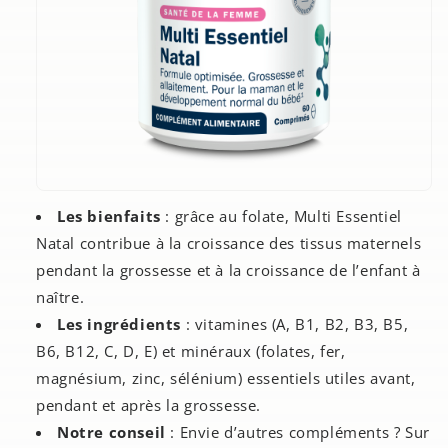
Les bienfaits
: grâce au folate, Multi Essentiel
Natal contribue à la croissance des tissus maternels
pendant la grossesse et à la croissance de l’enfant à
naître.
Les ingrédients
: vitamines (A, B1, B2, B3, B5,
B6, B12, C, D, E) et minéraux (folates, fer,
magnésium, zinc, sélénium) essentiels utiles avant,
pendant et après la grossesse.
Notre conseil
: Envie d’autres compléments ? Sur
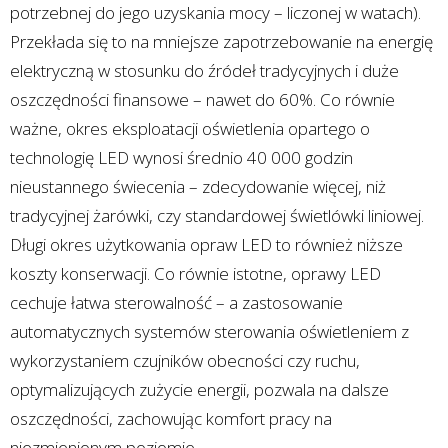
potrzebnej do jego uzyskania mocy – liczonej w watach).
Przekłada się to na mniejsze zapotrzebowanie na energię
elektryczną w stosunku do źródeł tradycyjnych i duże
oszczędności finansowe – nawet do 60%. Co równie
ważne, okres eksploatacji oświetlenia opartego o
technologię LED wynosi średnio 40 000 godzin
nieustannego świecenia – zdecydowanie więcej, niż
tradycyjnej żarówki, czy standardowej świetlówki liniowej.
Długi okres użytkowania opraw LED to również niższe
koszty konserwacji. Co równie istotne, oprawy LED
cechuje łatwa sterowalność – a zastosowanie
automatycznych systemów sterowania oświetleniem z
wykorzystaniem czujników obecności czy ruchu,
optymalizujących zużycie energii, pozwala na dalsze
oszczędności, zachowując komfort pracy na
niezmienionym poziomie.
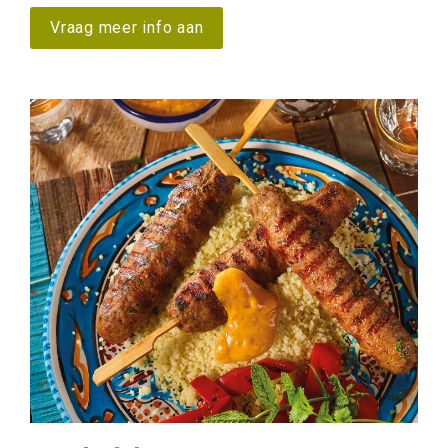
Vraag meer info aan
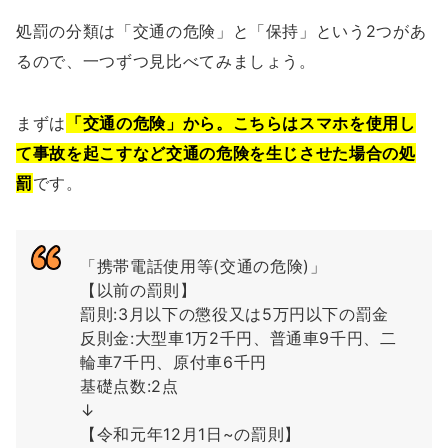
処罰の分類は「交通の危険」と「保持」という2つがあ
るので、一つずつ見比べてみましょう。
まずは
「交通の危険」から。こちらはスマホを使用し
て事故を起こすなど交通の危険を生じさせた場合の処
罰
です。
「携帯電話使用等(交通の危険)」
【以前の罰則】
罰則:3月以下の懲役又は5万円以下の罰金
反則金:大型車1万2千円、普通車9千円、二
輪車7千円、原付車6千円
基礎点数:2点
↓
【令和元年12月1日~の罰則】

_Try it_. What is wanted is one number: how many lines in the listing hold the string "pendant".

_Reply to the task_. 2